SUPPLIED INFORMATION -
----------

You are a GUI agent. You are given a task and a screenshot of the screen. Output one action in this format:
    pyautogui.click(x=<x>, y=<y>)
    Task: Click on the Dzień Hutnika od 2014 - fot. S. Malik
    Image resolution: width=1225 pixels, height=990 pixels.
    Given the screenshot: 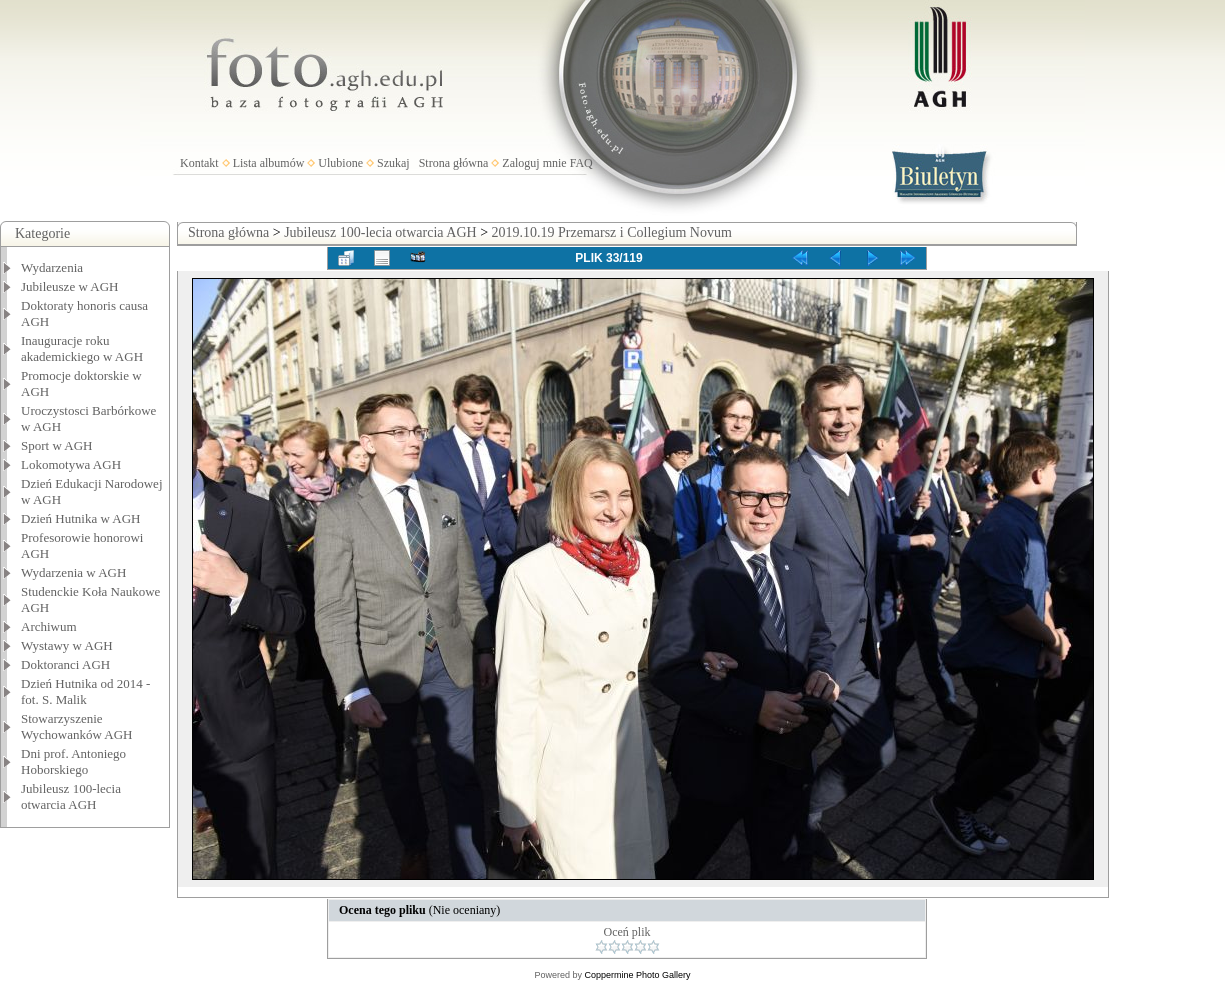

----------

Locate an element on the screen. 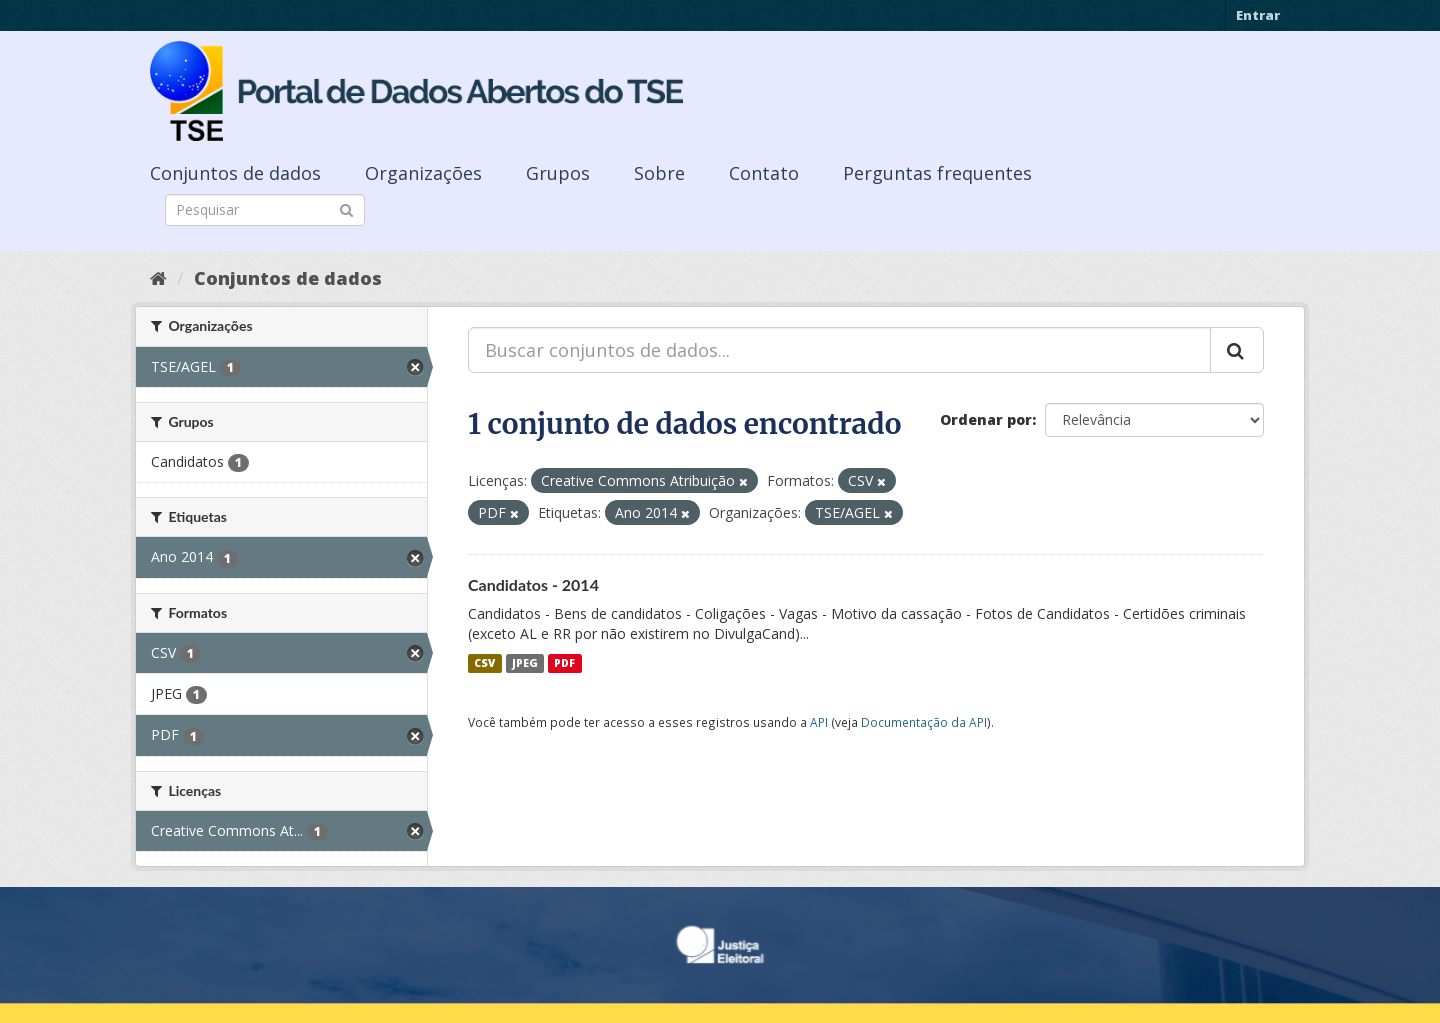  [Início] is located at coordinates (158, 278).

----------

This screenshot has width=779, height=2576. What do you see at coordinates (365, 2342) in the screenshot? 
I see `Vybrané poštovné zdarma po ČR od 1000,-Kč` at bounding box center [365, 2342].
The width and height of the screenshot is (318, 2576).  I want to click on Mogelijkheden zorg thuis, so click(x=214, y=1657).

----------

INSTRUCTIONS TO FOLLOW - Only the lines above from the one with "This screenshot has" through the one with "The width and" should be duplicated, character for character.

SOLUTION TO THE PROBLEM -
This screenshot has width=779, height=2576. What do you see at coordinates (365, 2342) in the screenshot? 
I see `Vybrané poštovné zdarma po ČR od 1000,-Kč` at bounding box center [365, 2342].
The width and height of the screenshot is (318, 2576).  I want to click on Mogelijkheden zorg thuis, so click(x=214, y=1657).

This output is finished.